> [Task directions]: Look through the records, and wherever the string "Come" turns up, copy out that line.

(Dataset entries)
==========

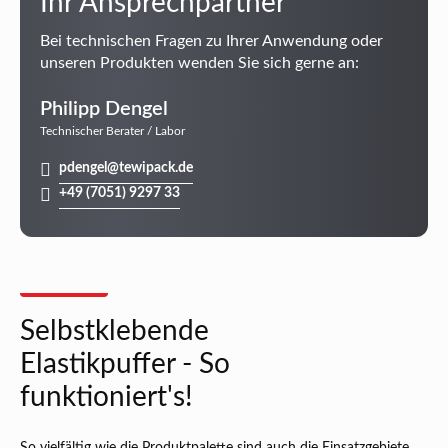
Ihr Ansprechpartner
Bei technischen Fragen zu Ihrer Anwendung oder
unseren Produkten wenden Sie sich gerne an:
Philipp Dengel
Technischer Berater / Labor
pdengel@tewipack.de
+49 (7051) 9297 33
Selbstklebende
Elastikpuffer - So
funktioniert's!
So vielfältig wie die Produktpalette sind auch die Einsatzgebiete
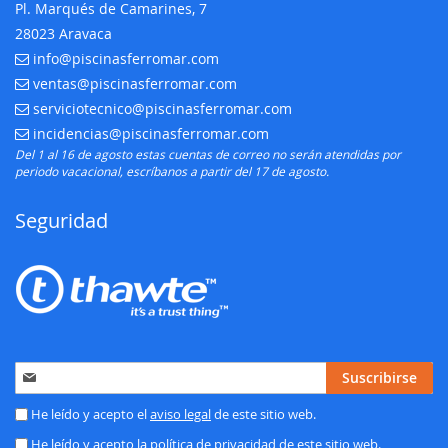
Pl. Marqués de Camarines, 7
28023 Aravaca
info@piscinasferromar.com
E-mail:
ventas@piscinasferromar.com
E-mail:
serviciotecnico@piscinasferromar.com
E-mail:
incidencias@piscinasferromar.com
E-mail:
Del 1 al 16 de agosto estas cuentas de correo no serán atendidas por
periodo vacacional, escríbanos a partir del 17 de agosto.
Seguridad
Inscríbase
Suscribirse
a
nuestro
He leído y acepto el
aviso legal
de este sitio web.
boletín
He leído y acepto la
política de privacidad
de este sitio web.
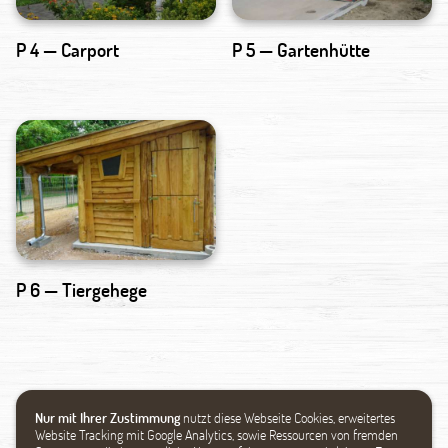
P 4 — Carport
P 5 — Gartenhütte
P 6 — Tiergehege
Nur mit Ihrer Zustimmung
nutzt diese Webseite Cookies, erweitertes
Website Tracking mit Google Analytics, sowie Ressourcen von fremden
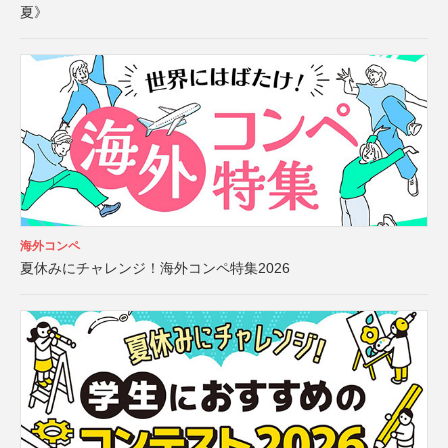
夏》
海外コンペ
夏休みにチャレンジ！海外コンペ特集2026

==========

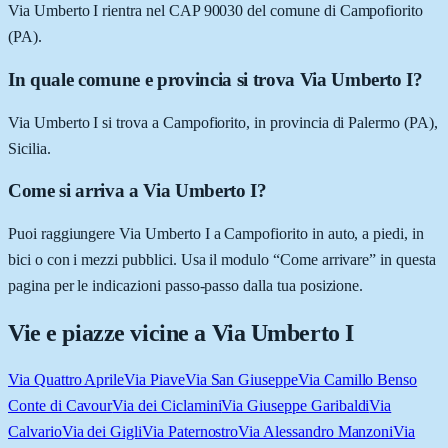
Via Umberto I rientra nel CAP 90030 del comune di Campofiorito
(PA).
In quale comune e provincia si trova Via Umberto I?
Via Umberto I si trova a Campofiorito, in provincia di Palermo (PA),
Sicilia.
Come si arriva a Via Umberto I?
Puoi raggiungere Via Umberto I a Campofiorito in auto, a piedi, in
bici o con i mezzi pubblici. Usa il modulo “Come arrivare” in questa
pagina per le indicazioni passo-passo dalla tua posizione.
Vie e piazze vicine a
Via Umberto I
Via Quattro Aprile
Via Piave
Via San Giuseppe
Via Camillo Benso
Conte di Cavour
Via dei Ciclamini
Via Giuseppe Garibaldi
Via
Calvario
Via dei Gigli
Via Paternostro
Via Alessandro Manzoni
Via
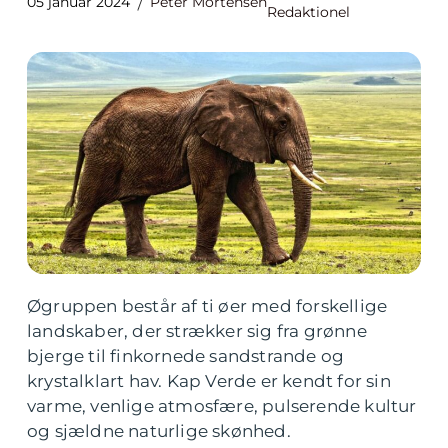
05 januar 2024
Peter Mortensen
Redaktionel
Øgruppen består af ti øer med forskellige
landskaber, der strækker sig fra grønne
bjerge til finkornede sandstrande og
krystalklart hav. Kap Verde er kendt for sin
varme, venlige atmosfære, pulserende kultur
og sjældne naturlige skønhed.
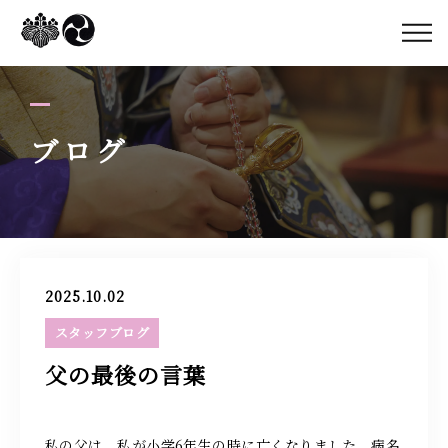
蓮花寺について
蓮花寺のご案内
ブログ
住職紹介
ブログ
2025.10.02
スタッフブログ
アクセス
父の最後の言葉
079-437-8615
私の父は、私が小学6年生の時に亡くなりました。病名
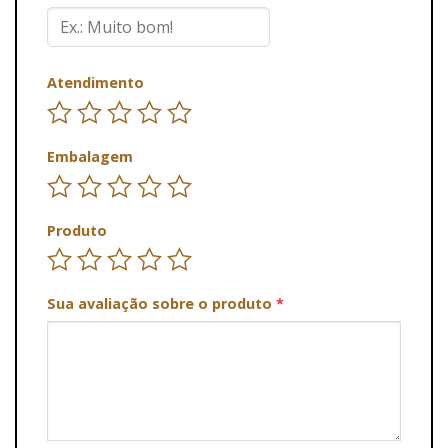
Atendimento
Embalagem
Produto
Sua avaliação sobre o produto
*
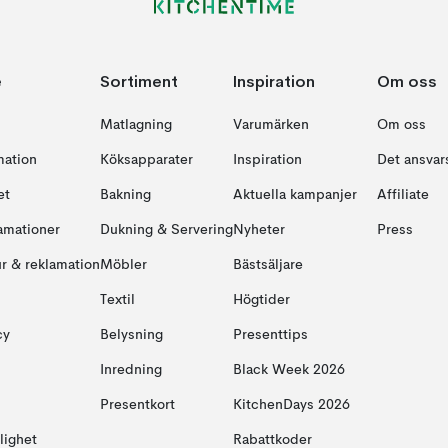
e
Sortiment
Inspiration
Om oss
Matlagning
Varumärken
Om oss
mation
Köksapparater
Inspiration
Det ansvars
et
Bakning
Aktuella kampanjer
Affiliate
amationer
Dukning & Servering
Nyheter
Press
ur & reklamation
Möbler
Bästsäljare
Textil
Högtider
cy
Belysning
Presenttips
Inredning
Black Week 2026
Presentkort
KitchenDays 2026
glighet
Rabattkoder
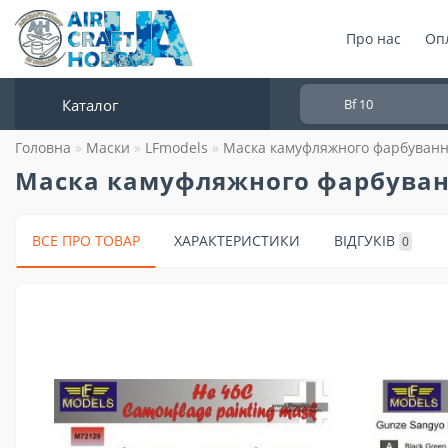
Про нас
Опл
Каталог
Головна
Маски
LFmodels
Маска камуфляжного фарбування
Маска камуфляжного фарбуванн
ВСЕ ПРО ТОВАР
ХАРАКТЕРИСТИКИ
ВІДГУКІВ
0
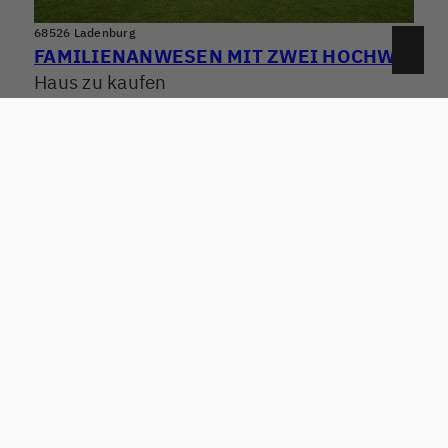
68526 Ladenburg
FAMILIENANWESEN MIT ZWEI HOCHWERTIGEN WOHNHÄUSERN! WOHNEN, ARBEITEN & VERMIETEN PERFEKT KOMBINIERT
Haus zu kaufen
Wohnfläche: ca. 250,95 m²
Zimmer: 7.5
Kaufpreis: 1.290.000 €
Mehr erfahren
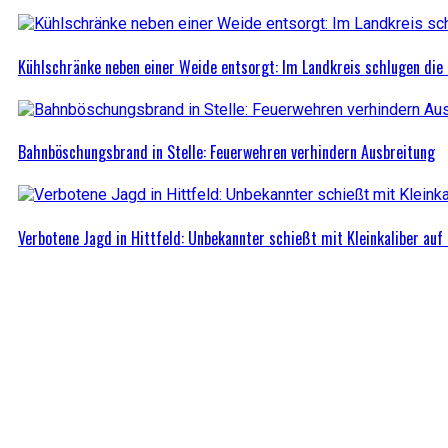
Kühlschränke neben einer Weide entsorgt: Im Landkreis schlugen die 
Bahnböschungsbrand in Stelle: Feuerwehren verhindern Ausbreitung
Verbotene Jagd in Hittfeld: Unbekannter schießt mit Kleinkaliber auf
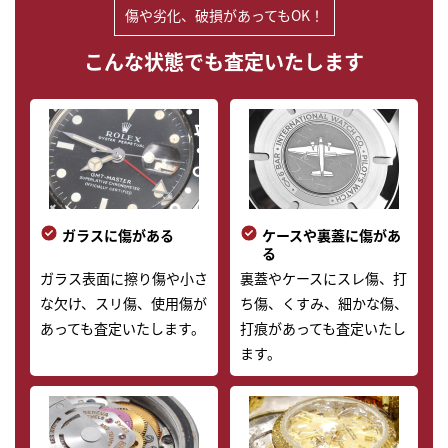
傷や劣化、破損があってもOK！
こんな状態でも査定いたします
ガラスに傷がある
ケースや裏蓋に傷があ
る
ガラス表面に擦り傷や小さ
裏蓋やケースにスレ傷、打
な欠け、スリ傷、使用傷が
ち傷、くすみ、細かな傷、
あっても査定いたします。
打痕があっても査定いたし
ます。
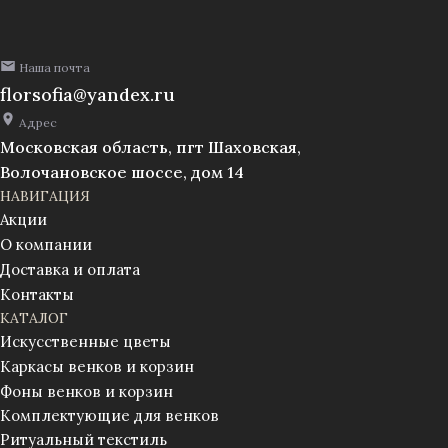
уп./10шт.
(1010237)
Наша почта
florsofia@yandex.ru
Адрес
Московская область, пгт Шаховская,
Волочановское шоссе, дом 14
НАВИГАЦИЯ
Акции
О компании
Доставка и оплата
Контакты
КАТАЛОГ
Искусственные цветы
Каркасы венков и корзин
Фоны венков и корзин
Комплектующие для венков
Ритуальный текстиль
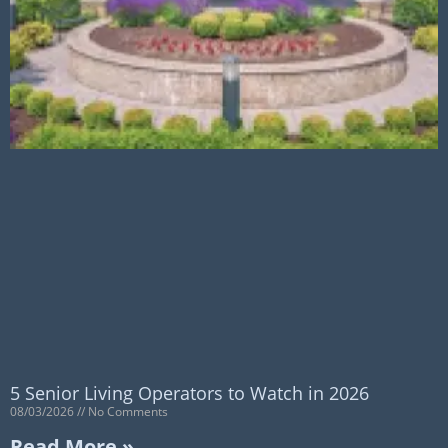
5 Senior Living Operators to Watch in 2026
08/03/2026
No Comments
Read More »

==========

> [Reply to the exercise]:
Come si arriva a Via Umberto I?
bici o con i mezzi pubblici. Usa il modulo “Come arrivare” in questa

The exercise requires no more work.